Paylaş
Bir-üç yaş arası çocukların ebeveynlerini en fazla zorlayan davranışlarından biri kaba kuvvet eğilimidir. Bu yaş grubunda çocuklar duygularını, düşüncelerini, isteklerini kısacası içlerinden geçen her şeyi güçlü bedensel tepkilerle anlatırlar.

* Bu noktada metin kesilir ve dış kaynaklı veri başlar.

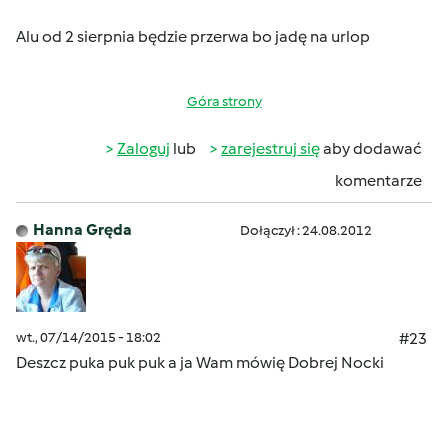
Alu od 2 sierpnia będzie przerwa bo jadę na urlop
Góra strony
Zaloguj
lub
zarejestruj się
aby dodawać
komentarze
Hanna Gręda
Dołączył : 24.08.2012
wt., 07/14/2015 - 18:02
#23
Deszcz puka puk puk a ja Wam mówię Dobrej Nocki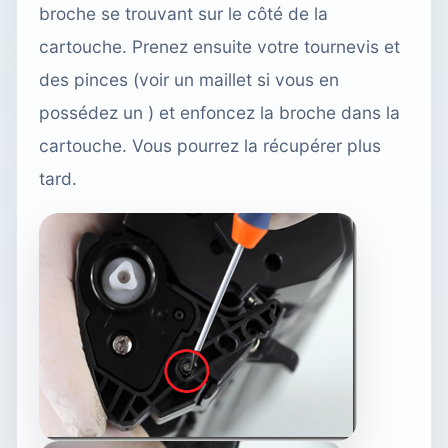
broche se trouvant sur le côté de la
cartouche. Prenez ensuite votre tournevis et
des pinces (voir un maillet si vous en
possédez un ) et enfoncez la broche dans la
cartouche. Vous pourrez la récupérer plus
tard.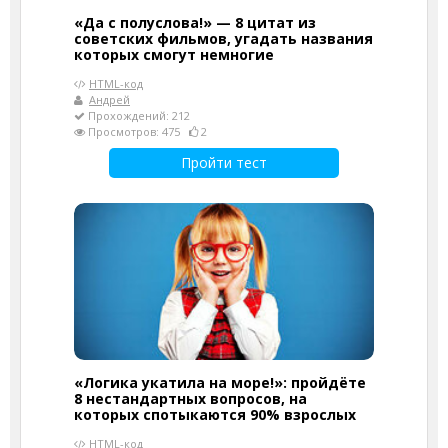
«Да с полуслова!» — 8 цитат из
советских фильмов, угадать названия
которых смогут немногие
HTML-код
Андрей
Прохождений: 212
Просмотров: 475
2
Пройти тест
«Логика укатила на море!»: пройдёте
8 нестандартных вопросов, на
которых спотыкаются 90% взрослых
HTML-код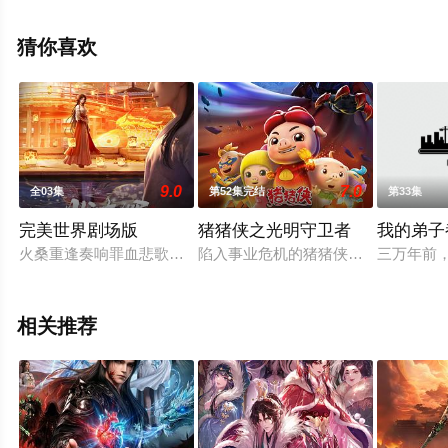
集就上飘花影院，更多相关信息可移步至豆瓣动漫、电视
猫或剧情网等平台了解。
猜你喜欢
9.0
7.0
全03集
第52集完结
第33集
完美世界剧场版
猪猪侠之光明守卫者
我的弟子
火桑重逢奏响罪血悲歌，灰烬落处石灵绝境重生。
陷入事业危机的猪猪侠拼尽全力想咸
三万年前
相关推荐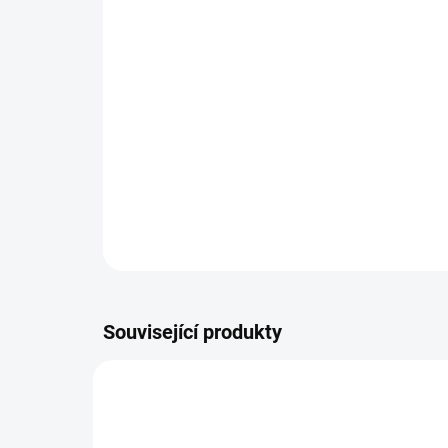
Související produkty
TIP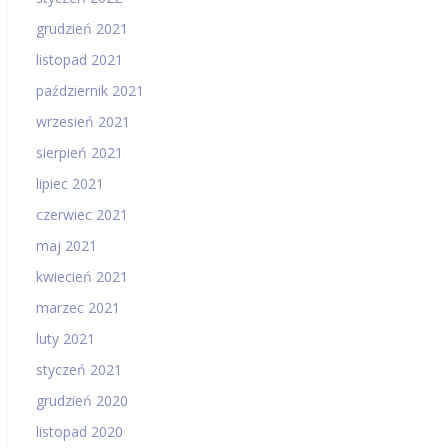
grudzień 2021
listopad 2021
październik 2021
wrzesień 2021
sierpień 2021
lipiec 2021
czerwiec 2021
maj 2021
kwiecień 2021
marzec 2021
luty 2021
styczeń 2021
grudzień 2020
listopad 2020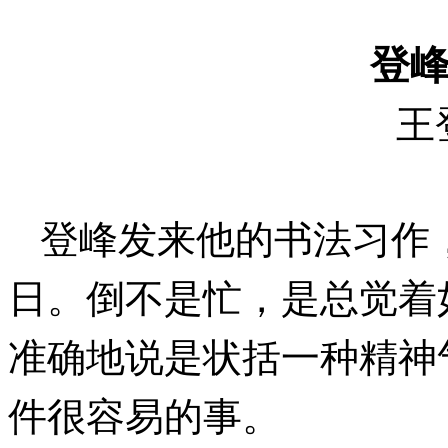
登峰
王
登峰发来他的书法习作
日。倒不是忙，是总觉着
准确地说是状括一种精神
件很容易的事。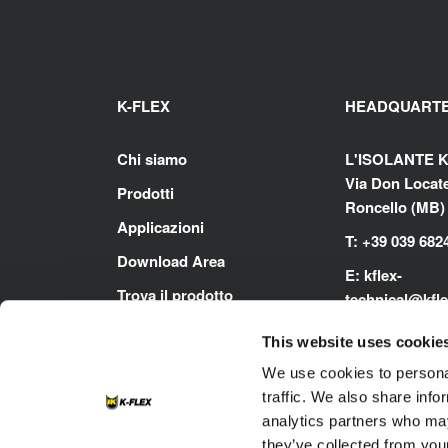
K-FLEX
HEADQUART
Chi siamo
L'ISOLANTE K
Via Don Locatel
Prodotti
Roncello (MB) -
Applicazioni
T: +39 039 682
Download Area
E:
kflex-
Trova il prodotto
technical
@kfl
Contatti
E:
i
talysales
@k
This website uses cookie
www.kflex.co
We use cookies to personal
traffic. We also share info
analytics partners who may
they’ve collected from your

Bu durumun yukarıda açıkladığımız iki temel tetikleyicisi vardır: birincisi duyguları yoğun yaşamaları, ikincisi ise bu yoğun içsel durumları ifade edecek yeterli dil becerisine sahip olmamaları.
Bir-üç yaş arası çocukların istedikleri olmayınca yay gibi gerildiklerini ve kafasını geriye doğru atarak tüm bedeniyle kasılma tepkileri verdiğini görebiliriz. Ayrıca, akranına “merhaba” demeye çalışmak veya onun elindeki oyuncağı istemek gibi basit sebeplerle arkadaşının kafasına vurabildiğini ya da size olan sevgisini göstermek için kolunuzu ısırdığını ve hatta yorulup bunaldığında kendi kafasını yere veya yatağının kenarlarına vurduğunu görebilirsiniz. İşte tüm bu kontrolsüz fiziksel tepkileri bu yaş grubuna özgü kaba kuvvet eğilimi olarak değerlendirebiliriz.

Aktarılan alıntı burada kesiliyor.